Eg: $inputFilter = new StockGetCheckInputFilter(); $inputFilter->merge( $container->get('InputFilterManager')->get(OldEntityCheckInputFilter::class) ); $inputFilter->merge( $container->get('InputFilterManager')->get(SaleInputFilter::class) ); $inputFilter->merge( $container->get('InputFilterManager')->get(InstanceInputFilter::class) );

rather I see more appropriate (by example when subclassing InputFilter) to: construct final IF into IF init, merging here all other IF Fire just one time the IFM to actually get the instance

We need a mergeByClass functionality to be used on main IF to merge with the rest of IF's and IFM to be fired one time only...


A similar situation is for adding filters, if we are about to set a name to the "sub-inputfilter" we can't unless we provide an instance, not a class as below:

$this->add([ 'type' => InstanceInputFilter::class, 'name' => 'instance' ]);

Of course the below example works, but it's just useless complicating situation as would require addition fire of IFM to build the sub-inputfilter...

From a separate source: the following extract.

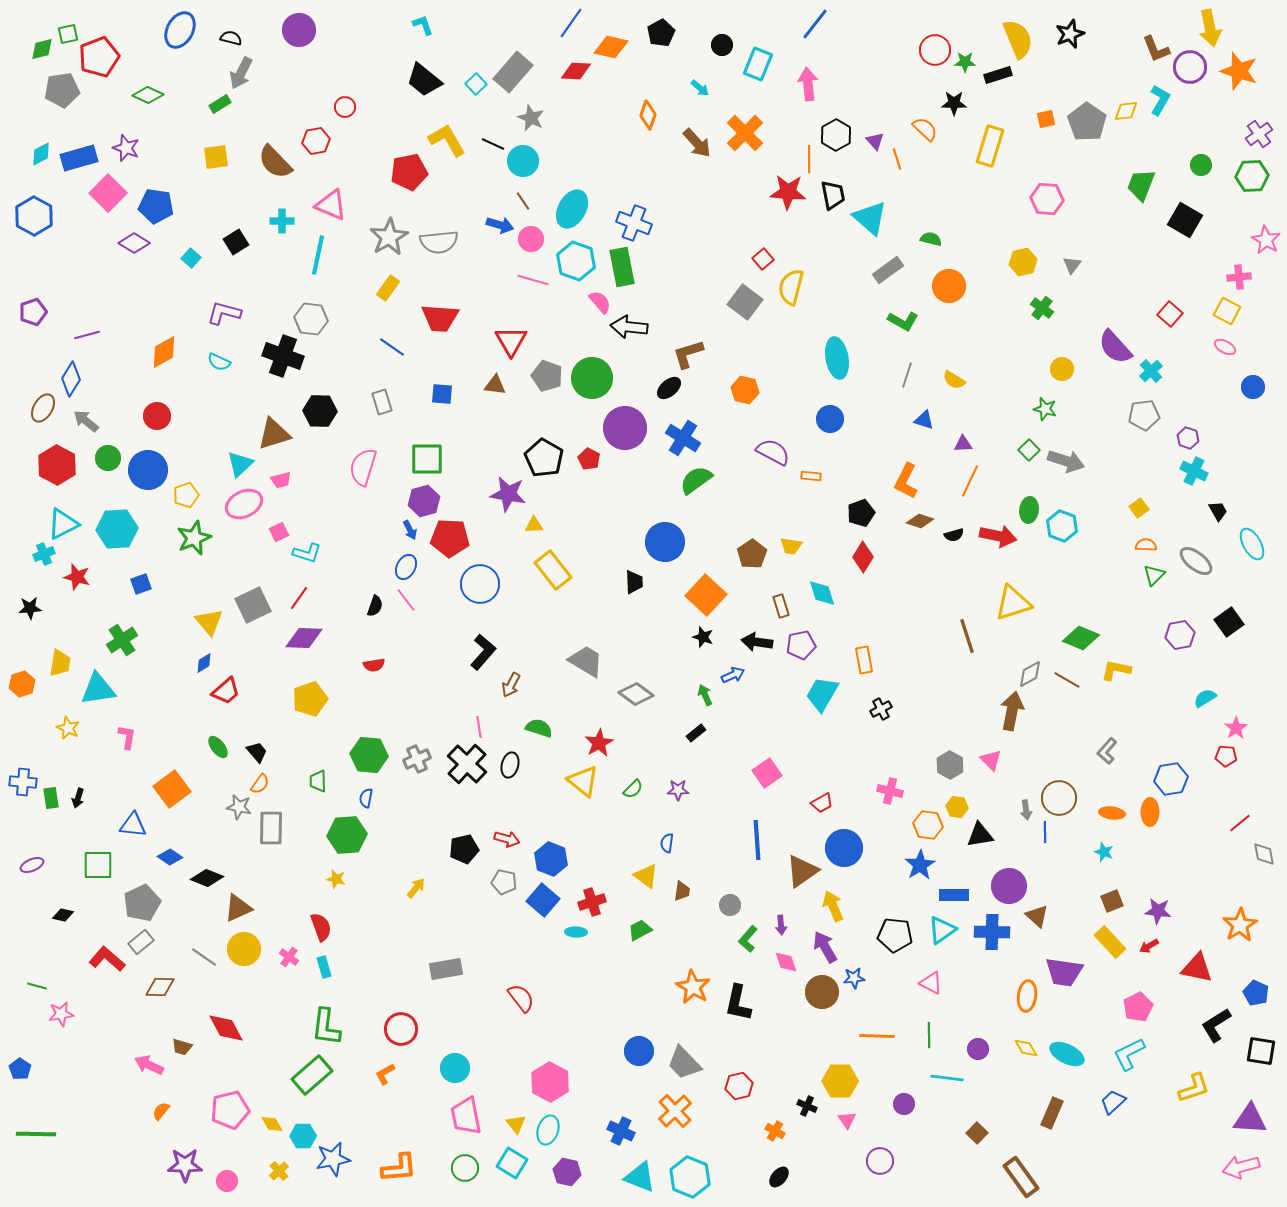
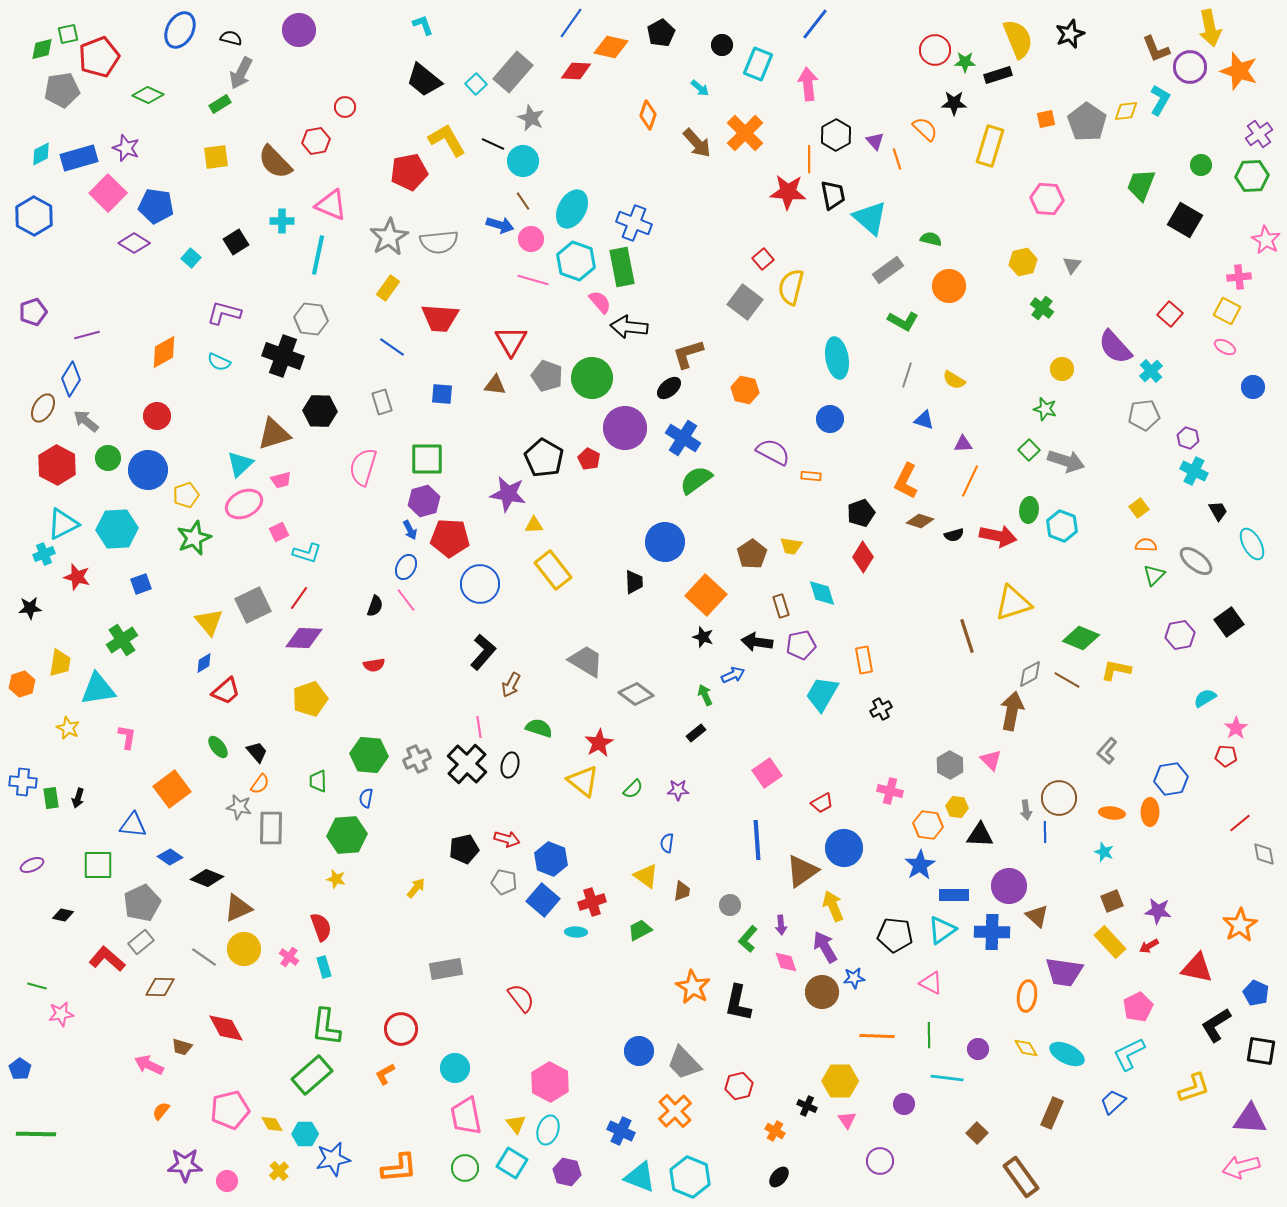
black triangle at (980, 835): rotated 12 degrees clockwise
cyan hexagon at (303, 1136): moved 2 px right, 2 px up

$this->add($instanceInputFilter, 'instance');

Ocramius commented 3 years ago

Rather than merging, which requires InputFilter to provide insight into its internals (breaks encapsulation), I'd say that input filters should be chained perhaps?

having to construct a factory where each of the merged input filters to be requested from IFM first.

This seems normal/OK? Not sure why that's a problem...

unless we provide an instance, not a class as below:

I didn't understand the phrasing here.

Of course the below example works, but it's just useless complicating situation as would require addition fire of IFM to build the sub-inputfilter...

The input filter manager is totally optional: I personally assemble input filters manually, without any DIC involved.